Chapter 8 Production-Grade Terraform Code

筆者によるとproduction gradeなRDS等のManaged serviceを構築するのに1-2週間、self-managedなdistributedでstatefulなsystemに2-4ヶ月、entire architectureにいたっては規模次第で6-36ヶ月かかるとあります。しかもこれは楽観的な数字です。

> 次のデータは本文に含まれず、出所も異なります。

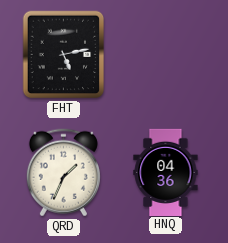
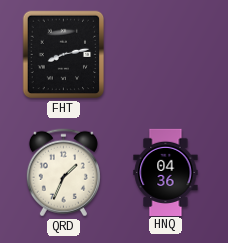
FHT: 5:13 -> 8:13
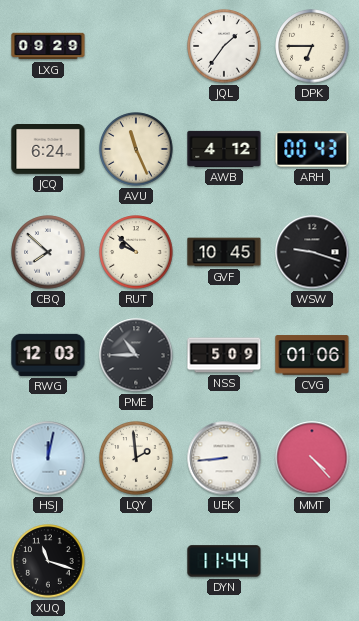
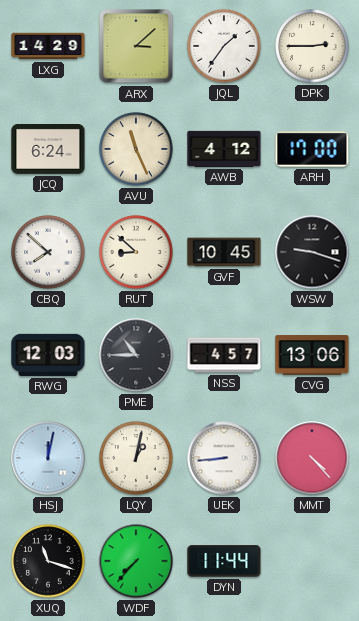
LXG: 09:29 -> 14:29
ARX: none -> 3:08
DPK: 6:45 -> 2:45
ARH: 00:43 -> 17:00
RUT: 9:52 -> 8:52
NSS: 5:09 -> 4:57
CVG: 01:06 -> 13:06
LQY: 1:59 -> 1:02
WDF: none -> 7:37
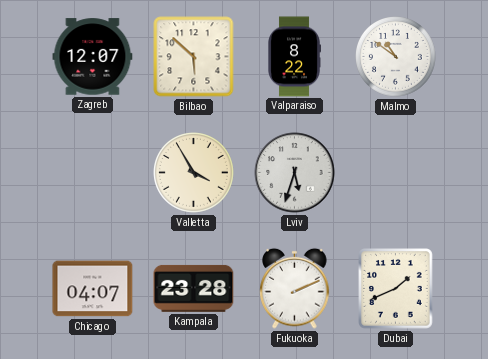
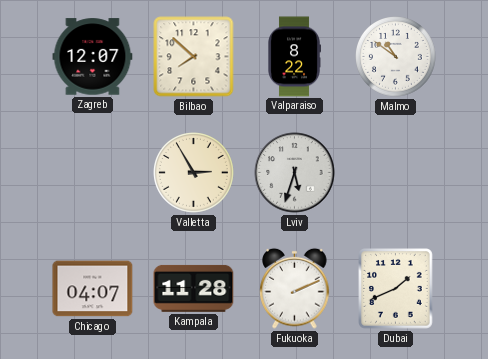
Bilbao: 5:52 -> 7:52
Valletta: 3:55 -> 2:55
Kampala: 23:28 -> 11:28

では、ここでいうproduction gradeとはどういった性質を指すかというと以下の点について考慮されているということでした。

  • Install
  • Configure
  • Provision
  • Deploy
  • High availability
  • Scalability
  • Performance
  • Networking
  • Security
  • Metrics
  • Logs
  • Data backup
  • Cost optimization
  • Documentation
  • Tests

これはかかりますね..!
これらを達成するためのmoduleの粒度であったりのadviceもあります。

testableなmoduleを書くために、validationprecondition, postconditionを利用していこうと思います。
そのほか、terraformやmoduleのversioningであったり、terraform以外のtoolとの連携等、実践的な内容となっております。

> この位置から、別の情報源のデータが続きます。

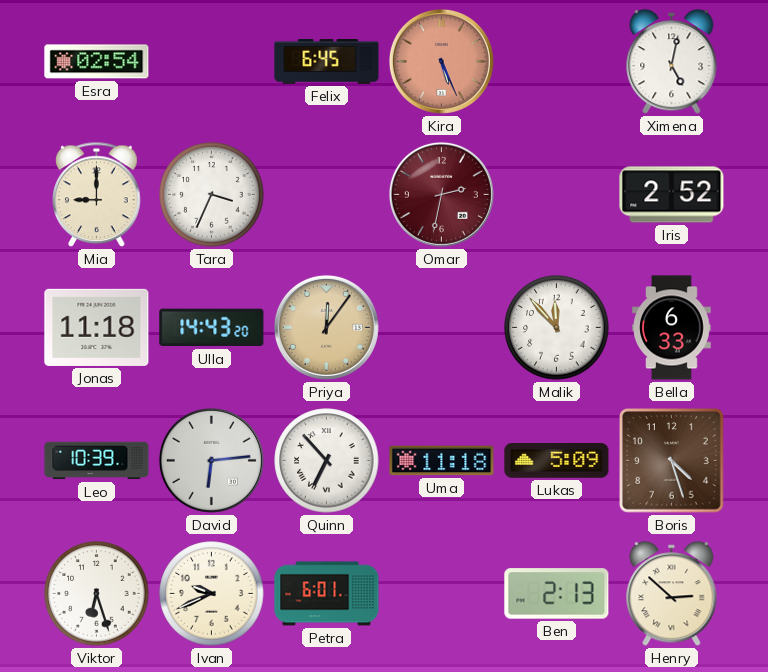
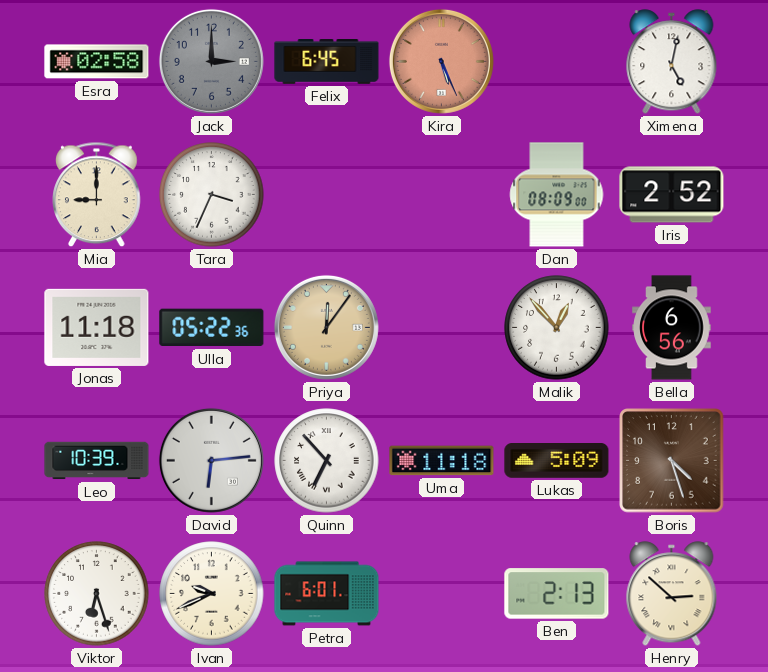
Esra: 02:54 -> 02:58
Jack: none -> 3:00
Omar: 2:32 -> none
Dan: none -> 08:09
Ulla: 14:43 -> 05:22
Malik: 11:53 -> 12:53
Bella: 6:33 -> 6:56
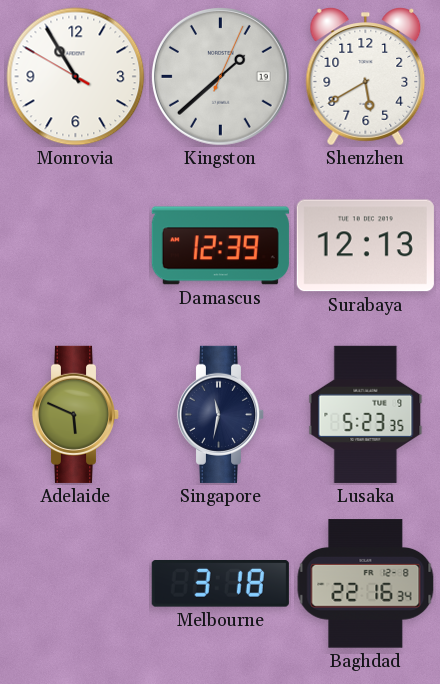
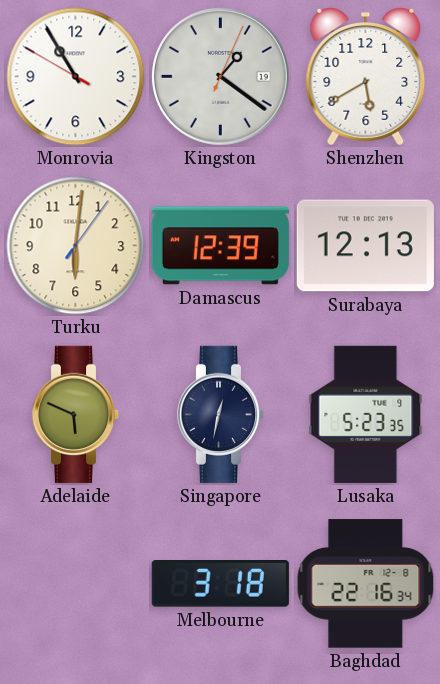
Kingston: 1:38 -> 1:21
Turku: none -> 6:01
Singapore: 11:32 -> 12:32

Chapter 9 How to Test Terraform Code

infraの変更は、downtimeやdata loss, securityと怖いことが多い。かといって変更の頻度を減らしても逆効果になってしまう。
そこで、testを通じて変更に対する自信を持とうという話。

では、どうやってterraformをtestするかというと、まずは実際にdeployしてcurlなりで、検証するところからはじまっていた。
これができるようにmoduleにはexampleを作ることも推奨されている。
また、

the gold standard is that each developer gets their own completely isolated sandbox environment. For example, if you’re using Terraform with AWS, the gold standard is for each developer to have their own AWS account that they can use to test anything they want

とあり、開発者ごとにAWS accountを用意することもgold standardとされていました。
個人でaccount作るとcostがちょっと心配と思いましたが、そこはaws-nukecloud-nukeのようなtoolを定期実行することで対処する方法も紹介されていました。

Automated Tests

unit test, integration test, end-to-end testごとにどのように書くかを解説してくれます。
unit testとありますが、実際にaws accountにdeployして検証codeを走らせるので実態としてはintegration testであるとされています。(外部に依存しなpure unit testはterraformではできない)
ただ、単位がterraformのmoduleなので、その点を強調してunit testとしていました。
terraformのmoduleの単位として、実際にdeployしてtestできるかを尺度にするのもありなんだなと思いました。 また、terratestというtoolも紹介されていました。

codeの具体例がかなりしっかり載っています。

Chapter 10 How to Use Terraform as a Team

terraform(IaC)をteamや会社に導入するためのprocessについて。
infra管理のtool選定ってtool自体よりteamや会社の状況のほうが影響する気がしてます。
terraformに限らないですが、開発processを変えるような変更はincrementalにやることがよいと書かれています。

本書の最初で、Software isn’t done until you deliver it to the userとある通り、localでterraform applyするまででなく、実際にdeployするまでの話があります。
applicationのworkflowをterraformに適用するとどうなるかについてstepごとに解説してくれます。
具体的には、localで変更して、PR作って、reviewしてCIでtestしてdeployという流れをterraformでやるとどうなるかについて見ていきます。
terraformとapplicationの差異はterraformではprod,stagingと環境ごとにdirectoryをきっているので、applicationのようにmain branchはstaging, release branch切ったら本番のようにできない(やりづらい)点です。
また、CIでのdeployではerror handlingを必ずいれる必要があり、場合によってはterraform force-unlockterraform state push等でrecoveryが必要になるケースについても解説してくれています。

簡単にですが、感想を書いてみました。
ここまでお読みいただきありがとうございます。